With the exception of the pictures, write out the data below precisely.
═══ EXTRACTED ENTRIES
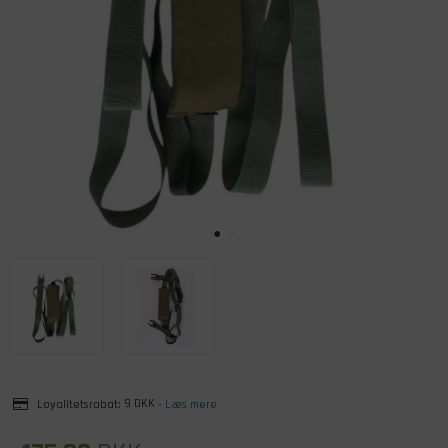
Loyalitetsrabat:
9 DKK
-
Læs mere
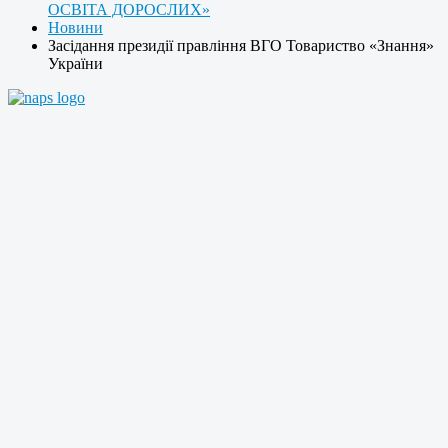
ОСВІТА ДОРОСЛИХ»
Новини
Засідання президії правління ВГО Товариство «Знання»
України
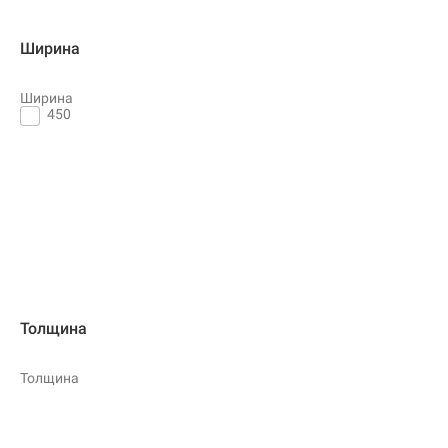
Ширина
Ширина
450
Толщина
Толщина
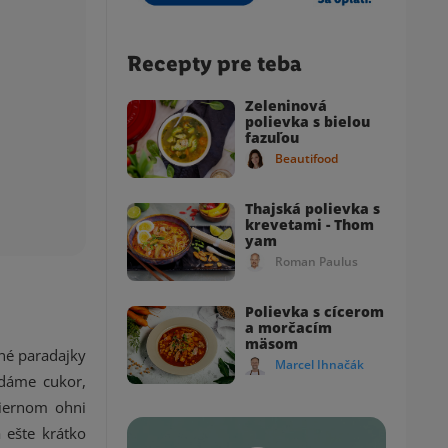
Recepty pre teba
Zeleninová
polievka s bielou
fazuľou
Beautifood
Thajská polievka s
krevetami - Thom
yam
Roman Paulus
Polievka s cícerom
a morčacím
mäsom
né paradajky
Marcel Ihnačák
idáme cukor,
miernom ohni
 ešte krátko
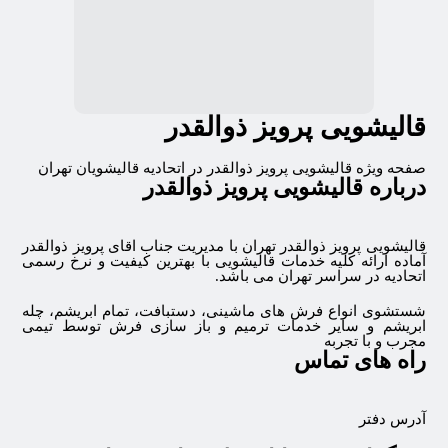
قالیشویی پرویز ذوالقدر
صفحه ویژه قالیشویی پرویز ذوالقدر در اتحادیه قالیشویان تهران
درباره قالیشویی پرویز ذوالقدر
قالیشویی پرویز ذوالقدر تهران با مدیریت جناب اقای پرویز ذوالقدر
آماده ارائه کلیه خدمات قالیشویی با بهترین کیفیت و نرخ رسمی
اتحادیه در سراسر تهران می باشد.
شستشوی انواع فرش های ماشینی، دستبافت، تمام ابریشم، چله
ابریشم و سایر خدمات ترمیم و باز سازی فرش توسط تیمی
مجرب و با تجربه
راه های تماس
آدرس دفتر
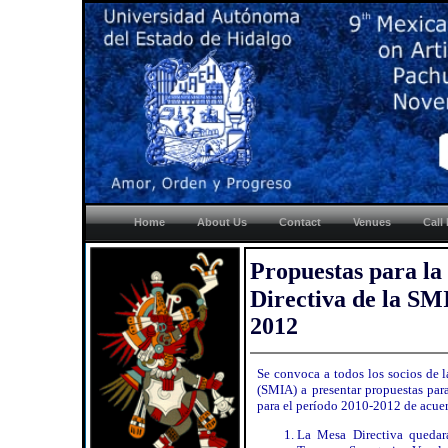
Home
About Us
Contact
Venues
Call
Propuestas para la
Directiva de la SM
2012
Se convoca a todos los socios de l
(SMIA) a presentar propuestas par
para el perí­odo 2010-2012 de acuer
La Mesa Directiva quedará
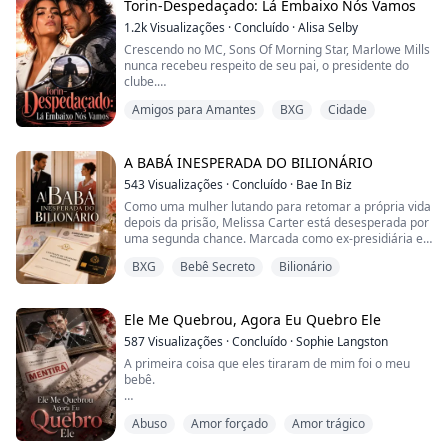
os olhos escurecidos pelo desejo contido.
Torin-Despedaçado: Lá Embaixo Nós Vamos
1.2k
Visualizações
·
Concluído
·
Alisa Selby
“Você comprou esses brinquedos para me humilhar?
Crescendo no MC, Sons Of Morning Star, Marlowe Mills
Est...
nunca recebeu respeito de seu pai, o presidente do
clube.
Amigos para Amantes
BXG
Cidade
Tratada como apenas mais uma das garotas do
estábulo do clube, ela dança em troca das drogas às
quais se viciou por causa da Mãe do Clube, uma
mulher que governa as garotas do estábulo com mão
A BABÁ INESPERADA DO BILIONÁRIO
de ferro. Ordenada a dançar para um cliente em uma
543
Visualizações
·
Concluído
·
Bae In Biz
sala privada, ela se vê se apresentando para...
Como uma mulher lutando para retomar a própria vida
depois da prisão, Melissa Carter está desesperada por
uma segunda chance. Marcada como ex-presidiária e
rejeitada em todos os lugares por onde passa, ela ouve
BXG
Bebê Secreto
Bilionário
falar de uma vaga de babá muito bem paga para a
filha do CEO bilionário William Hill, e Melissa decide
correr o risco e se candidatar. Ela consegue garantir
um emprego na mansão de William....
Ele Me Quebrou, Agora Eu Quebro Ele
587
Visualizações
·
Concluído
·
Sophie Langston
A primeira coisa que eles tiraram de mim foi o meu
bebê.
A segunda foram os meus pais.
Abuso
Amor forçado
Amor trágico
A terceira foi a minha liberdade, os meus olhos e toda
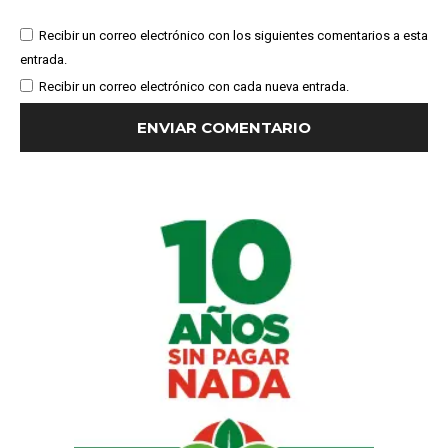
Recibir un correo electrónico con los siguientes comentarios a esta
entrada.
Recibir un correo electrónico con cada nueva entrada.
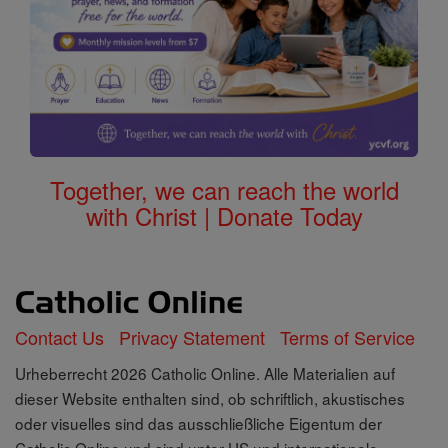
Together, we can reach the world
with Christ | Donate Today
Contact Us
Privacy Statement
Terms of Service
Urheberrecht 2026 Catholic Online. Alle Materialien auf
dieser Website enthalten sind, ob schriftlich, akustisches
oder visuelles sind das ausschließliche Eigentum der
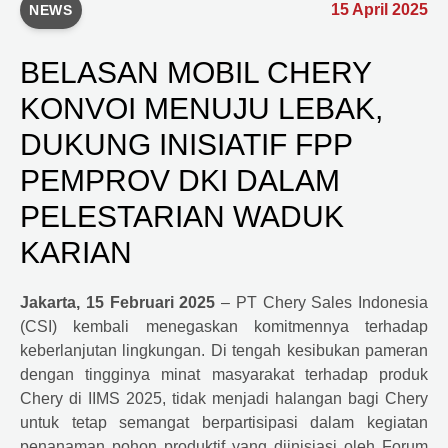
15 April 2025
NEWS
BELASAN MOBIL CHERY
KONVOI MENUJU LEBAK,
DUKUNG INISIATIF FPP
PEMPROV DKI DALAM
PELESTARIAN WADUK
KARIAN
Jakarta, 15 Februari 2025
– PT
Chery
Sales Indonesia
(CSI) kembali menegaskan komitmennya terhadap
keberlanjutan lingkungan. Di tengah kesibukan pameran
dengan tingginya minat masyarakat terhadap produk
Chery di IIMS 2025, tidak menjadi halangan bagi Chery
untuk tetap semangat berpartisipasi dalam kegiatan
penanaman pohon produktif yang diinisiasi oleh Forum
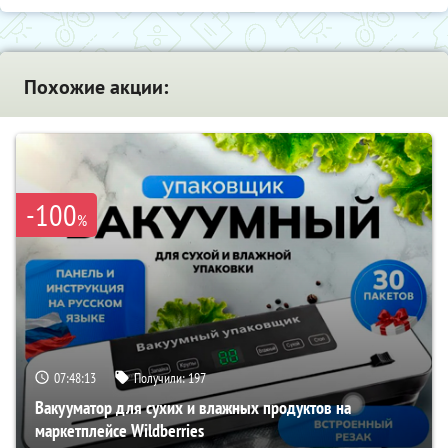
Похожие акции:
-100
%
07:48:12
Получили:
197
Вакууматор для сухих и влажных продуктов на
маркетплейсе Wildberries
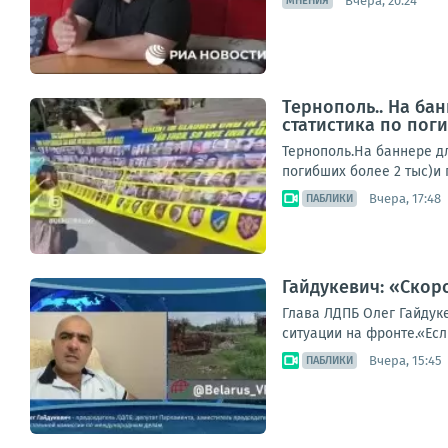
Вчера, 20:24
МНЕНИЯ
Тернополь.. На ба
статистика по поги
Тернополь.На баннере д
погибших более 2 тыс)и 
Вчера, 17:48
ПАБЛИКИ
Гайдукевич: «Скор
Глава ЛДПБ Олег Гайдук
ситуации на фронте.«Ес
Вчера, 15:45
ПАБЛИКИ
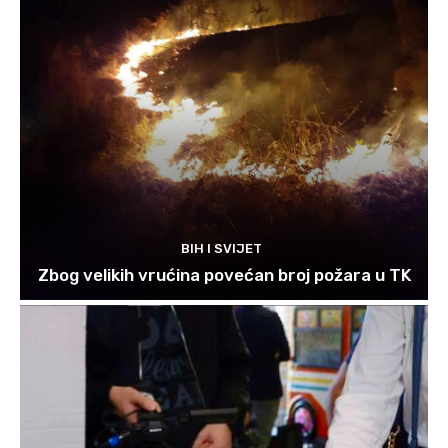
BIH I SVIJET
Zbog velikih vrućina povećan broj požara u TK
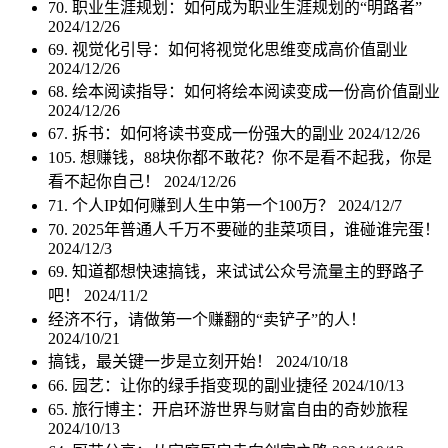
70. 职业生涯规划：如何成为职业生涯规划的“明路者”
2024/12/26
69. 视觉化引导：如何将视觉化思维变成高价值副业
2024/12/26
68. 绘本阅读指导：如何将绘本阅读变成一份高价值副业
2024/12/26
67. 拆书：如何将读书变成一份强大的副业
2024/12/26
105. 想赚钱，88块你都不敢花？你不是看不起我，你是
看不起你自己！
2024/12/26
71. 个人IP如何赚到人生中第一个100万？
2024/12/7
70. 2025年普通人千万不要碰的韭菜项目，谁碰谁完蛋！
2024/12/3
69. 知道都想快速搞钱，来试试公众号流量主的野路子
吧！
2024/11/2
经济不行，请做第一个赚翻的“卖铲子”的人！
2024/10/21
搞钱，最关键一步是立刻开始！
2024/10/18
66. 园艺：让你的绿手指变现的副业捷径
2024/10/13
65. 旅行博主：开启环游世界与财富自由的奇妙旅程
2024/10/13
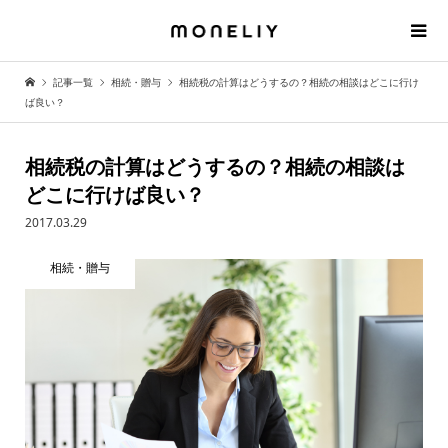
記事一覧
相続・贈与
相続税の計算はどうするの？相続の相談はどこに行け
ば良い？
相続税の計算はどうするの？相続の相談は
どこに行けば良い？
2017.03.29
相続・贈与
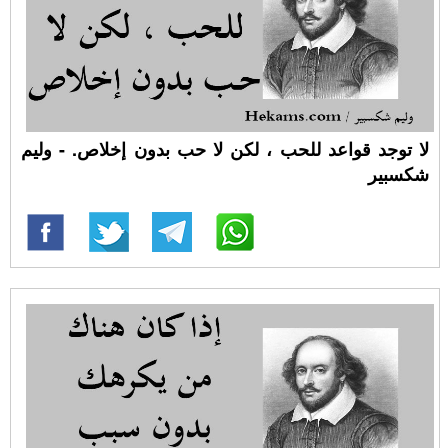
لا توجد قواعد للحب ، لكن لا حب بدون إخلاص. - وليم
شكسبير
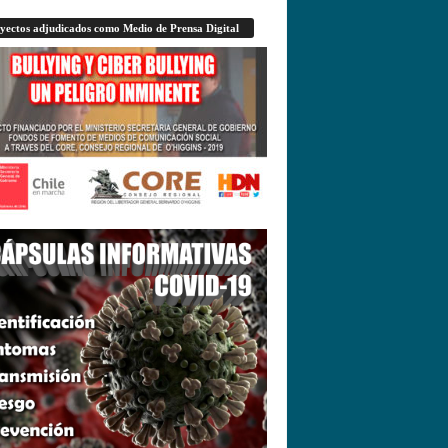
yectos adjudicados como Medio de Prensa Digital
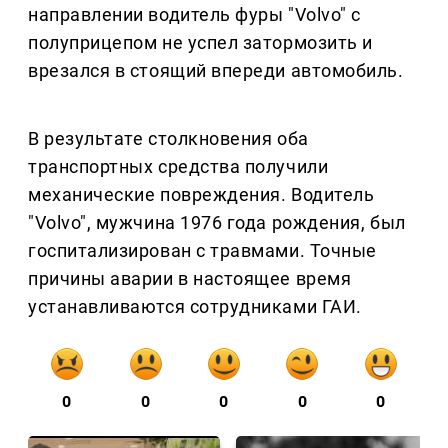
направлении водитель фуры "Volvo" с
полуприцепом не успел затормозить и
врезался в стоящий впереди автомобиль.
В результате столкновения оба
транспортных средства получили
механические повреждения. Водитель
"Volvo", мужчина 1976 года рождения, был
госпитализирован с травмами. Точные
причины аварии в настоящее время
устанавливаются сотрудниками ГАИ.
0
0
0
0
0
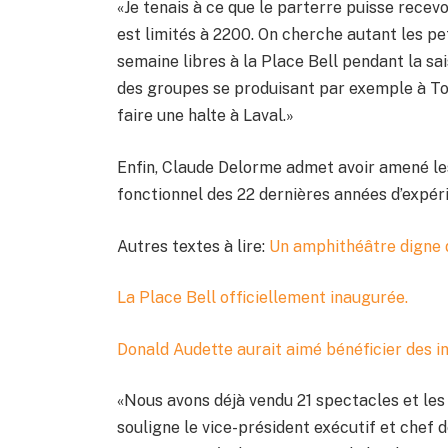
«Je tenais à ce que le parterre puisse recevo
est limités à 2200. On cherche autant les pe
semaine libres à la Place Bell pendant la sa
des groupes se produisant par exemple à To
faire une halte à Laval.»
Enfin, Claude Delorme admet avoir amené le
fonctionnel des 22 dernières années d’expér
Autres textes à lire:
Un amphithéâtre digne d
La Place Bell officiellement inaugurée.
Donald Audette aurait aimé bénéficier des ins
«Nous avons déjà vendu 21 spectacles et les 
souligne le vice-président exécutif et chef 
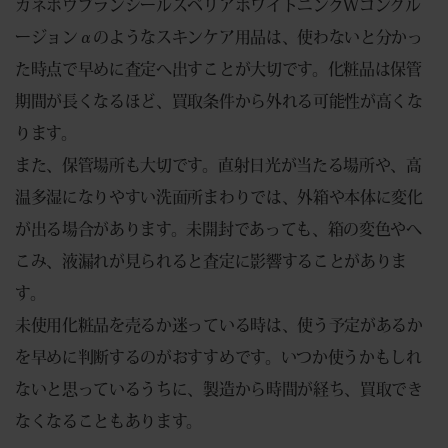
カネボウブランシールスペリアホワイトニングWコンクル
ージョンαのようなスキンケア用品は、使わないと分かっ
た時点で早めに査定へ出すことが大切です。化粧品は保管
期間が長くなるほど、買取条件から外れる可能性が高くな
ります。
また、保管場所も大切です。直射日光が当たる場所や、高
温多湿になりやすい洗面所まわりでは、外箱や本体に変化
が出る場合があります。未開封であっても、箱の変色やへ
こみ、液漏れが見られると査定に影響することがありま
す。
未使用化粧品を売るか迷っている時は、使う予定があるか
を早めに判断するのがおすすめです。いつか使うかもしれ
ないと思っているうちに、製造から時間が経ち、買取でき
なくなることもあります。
══════
REPLY:
Loyalitetsrabat:
9 DKK
-
Læs mere
ОСВІТА ДОРОСЛИХ»
Новини
Засідання президії правління ВГО Товариство «Знання»
України
Ширина
Ширина
450
Толщина
Толщина
Recepty pre teba
Zeleninová
polievka s bielou
fazuľou
Beautifood
Thajská polievka s
krevetami - Thom
yam
Roman Paulus
Polievka s cícerom
a morčacím
mäsom
né paradajky
Marcel Ihnačák
idáme cukor,
miernom ohni
 ešte krátko
قالیشویی پرویز ذوالقدر
صفحه ویژه قالیشویی پرویز ذوالقدر در اتحادیه قالیشویان تهران
درباره قالیشویی پرویز ذوالقدر
قالیشویی پرویز ذوالقدر تهران با مدیریت جناب اقای پرویز ذوالقدر
آماده ارائه کلیه خدمات قالیشویی با بهترین کیفیت و نرخ رسمی
اتحادیه در سراسر تهران می باشد.
شستشوی انواع فرش های ماشینی، دستبافت، تمام ابریشم، چله
ابریشم و سایر خدمات ترمیم و باز سازی فرش توسط تیمی
مجرب و با تجربه
راه های تماس
آدرس دفتر
Home
About Us
Contact
Venues
Call
Propuestas para la
Directiva de la SM
2012
Se convoca a todos los socios de l
(SMIA) a presentar propuestas par
para el perí­odo 2010-2012 de acuer
La Mesa Directiva quedará
os olhos escurecidos pelo desejo contido.
Torin-Despedaçado: Lá Embaixo Nós Vamos
1.2k
Visualizações
·
Concluído
·
Alisa Selby
“Você comprou esses brinquedos para me humilhar?
Crescendo no MC, Sons Of Morning Star, Marlowe Mills
Est...
nunca recebeu respeito de seu pai, o presidente do
clube.
Amigos para Amantes
BXG
Cidade
Tratada como apenas mais uma das garotas do
estábulo do clube, ela dança em troca das drogas às
quais se viciou por causa da Mãe do Clube, uma
mulher que governa as garotas do estábulo com mão
A BABÁ INESPERADA DO BILIONÁRIO
de ferro. Ordenada a dançar para um cliente em uma
543
Visualizações
·
Concluído
·
Bae In Biz
sala privada, ela se vê se apresentando para...
Como uma mulher lutando para retomar a própria vida
depois da prisão, Melissa Carter está desesperada por
uma segunda chance. Marcada como ex-presidiária e
rejeitada em todos os lugares por onde passa, ela ouve
BXG
Bebê Secreto
Bilionário
falar de uma vaga de babá muito bem paga para a
filha do CEO bilionário William Hill, e Melissa decide
correr o risco e se candidatar. Ela consegue garantir
um emprego na mansão de William....
Ele Me Quebrou, Agora Eu Quebro Ele
587
Visualizações
·
Concluído
·
Sophie Langston
A primeira coisa que eles tiraram de mim foi o meu
bebê.
A segunda foram os meus pais.
Abuso
Amor forçado
Amor trágico
A terceira foi a minha liberdade, os meus olhos e toda
Recibir un correo electrónico con los siguientes comentarios a esta
entrada.
Recibir un correo electrónico con cada nueva entrada.
Together, we can reach the world
with Christ | Donate Today
Contact Us
Privacy Statement
Terms of Service
Urheberrecht 2026 Catholic Online. Alle Materialien auf
dieser Website enthalten sind, ob schriftlich, akustisches
oder visuelles sind das ausschließliche Eigentum der
15 April 2025
NEWS
BELASAN MOBIL CHERY
KONVOI MENUJU LEBAK,
DUKUNG INISIATIF FPP
PEMPROV DKI DALAM
PELESTARIAN WADUK
KARIAN
Jakarta, 15 Februari 2025
– PT
Chery
Sales Indonesia
(CSI) kembali menegaskan komitmennya terhadap
keberlanjutan lingkungan. Di tengah kesibukan pameran
dengan tingginya minat masyarakat terhadap produk
Chery di IIMS 2025, tidak menjadi halangan bagi Chery
untuk tetap semangat berpartisipasi dalam kegiatan
penanaman pohon produktif yang diinisiasi oleh Forum
Похожие акции:
-100
%
07:48:12
Получили:
197
Вакууматор для сухих и влажных продуктов на
маркетплейсе Wildberries
Вчера, 20:24
МНЕНИЯ
Тернополь.. На ба
статистика по поги
Тернополь.На баннере д
погибших более 2 тыс)и 
Вчера, 17:48
ПАБЛИКИ
Гайдукевич: «Скор
Глава ЛДПБ Олег Гайдук
ситуации на фронте.«Ес
Вчера, 15:45
ПАБЛИКИ
BIH I SVIJET
Zbog velikih vrućina povećan broj požara u TK
70. 职业生涯规划：如何成为职业生涯规划的“明路者”
2024/12/26
69. 视觉化引导：如何将视觉化思维变成高价值副业
2024/12/26
68. 绘本阅读指导：如何将绘本阅读变成一份高价值副业
2024/12/26
67. 拆书：如何将读书变成一份强大的副业
2024/12/26
105. 想赚钱，88块你都不敢花？你不是看不起我，你是
看不起你自己！
2024/12/26
71. 个人IP如何赚到人生中第一个100万？
2024/12/7
70. 2025年普通人千万不要碰的韭菜项目，谁碰谁完蛋！
2024/12/3
69. 知道都想快速搞钱，来试试公众号流量主的野路子
吧！
2024/11/2
经济不行，请做第一个赚翻的“卖铲子”的人！
2024/10/21
搞钱，最关键一步是立刻开始！
2024/10/18
66. 园艺：让你的绿手指变现的副业捷径
2024/10/13
65. 旅行博主：开启环游世界与财富自由的奇妙旅程
2024/10/13
記事一覧
相続・贈与
相続税の計算はどうするの？相続の相談はどこに行け
ば良い？
相続税の計算はどうするの？相続の相談は
どこに行けば良い？
2017.03.29
相続・贈与
لا توجد قواعد للحب ، لكن لا حب بدون إخلاص. - وليم
شكسبير
yectos adjudicados como Medio de Prensa Digital
направлении водитель фуры "Volvo" с
полуприцепом не успел затормозить и
врезался в стоящий впереди автомобиль.
В результате столкновения оба
транспортных средства получили
механические повреждения. Водитель
"Volvo", мужчина 1976 года рождения, был
госпитализирован с травмами. Точные
причины аварии в настоящее время
устанавливаются сотрудниками ГАИ.
0
0
0
0
0
«Je tenais à ce que le parterre puisse recevo
est limités à 2200. On cherche autant les pe
semaine libres à la Place Bell pendant la sa
des groupes se produisant par exemple à To
faire une halte à Laval.»
Enfin, Claude Delorme admet avoir amené le
fonctionnel des 22 dernières années d’expér
Autres textes à lire:
Un amphithéâtre digne d
La Place Bell officiellement inaugurée.
Donald Audette aurait aimé bénéficier des ins
«Nous avons déjà vendu 21 spectacles et les 
souligne le vice-président exécutif et chef 
カネボウブランシールスペリアホワイトニングWコンクル
ージョンαのようなスキンケア用品は、使わないと分かっ
た時点で早めに査定へ出すことが大切です。化粧品は保管
期間が長くなるほど、買取条件から外れる可能性が高くな
ります。
また、保管場所も大切です。直射日光が当たる場所や、高
温多湿になりやすい洗面所まわりでは、外箱や本体に変化
が出る場合があります。未開封であっても、箱の変色やへ
こみ、液漏れが見られると査定に影響することがありま
す。
未使用化粧品を売るか迷っている時は、使う予定があるか
を早めに判断するのがおすすめです。いつか使うかもしれ
ないと思っているうちに、製造から時間が経ち、買取でき
なくなることもあります。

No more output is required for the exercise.